NagaYu · June 22, 2022, 6:28am

model.train()
for epoch in range(num_epoch):
    loss_hist.reset()
    
    for i, (images, targets, ImageIDs) in enumerate(train_loader):

        images = list(image.to(device) for image in images)
        targets = [{k: v.to(device) for k, v in t.items()} for t in targets]

        loss_dict = model(images, targets)
        
        losses = sum(loss for loss in loss_dict.values())
        loss_value = losses.item()

        loss_hist.send(loss_value)

        optimizer.zero_grad()
        losses.backward()
        optimizer.step()

        if itr % 500 == 0:
            print(f"Iteration #{itr} loss: {loss_value}")

        itr += 1
    
    if lr_scheduler is not None:
        lr_scheduler.step()

    print(f"Epoch #{epoch} loss: {loss_hist.value}")

Output exceeds the size limit. Open the full output data in a text editor

22/06/22 15:00:54 WARN WindowExec: No Partition Defined for Window operation! Moving all data to a single partition, this can cause serious performance degradation.
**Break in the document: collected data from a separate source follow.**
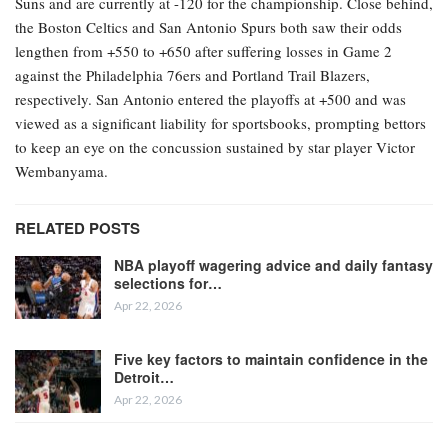
Suns and are currently at -120 for the championship. Close behind,
the Boston Celtics and San Antonio Spurs both saw their odds
lengthen from +550 to +650 after suffering losses in Game 2
against the Philadelphia 76ers and Portland Trail Blazers,
respectively. San Antonio entered the playoffs at +500 and was
viewed as a significant liability for sportsbooks, prompting bettors
to keep an eye on the concussion sustained by star player Victor
Wembanyama.
RELATED POSTS
NBA playoff wagering advice and daily fantasy
selections for…
Apr 22, 2026
Five key factors to maintain confidence in the
Detroit…
Apr 22, 2026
ptrblck · June 22, 2022, 6:32am

This warning:

22/06/22 15:00:54 WARN WindowExec: No Partition Defined for Window operation! Moving all data to a single partition, this can cause serious performance degradation.

seems to be raised by Spark and is thus unrelated to PyTorch or are you concerned about another issue in your code?

NagaYu · June 22, 2022, 7:52am

I’m worried that the code is learning properly.

ptrblck · June 22, 2022, 3:33pm

I cannot see any obvious issues in the posted code.

NagaYu · June 22, 2022, 4:15pm

Thank you. I was worried that my learning wouldn’t end at all.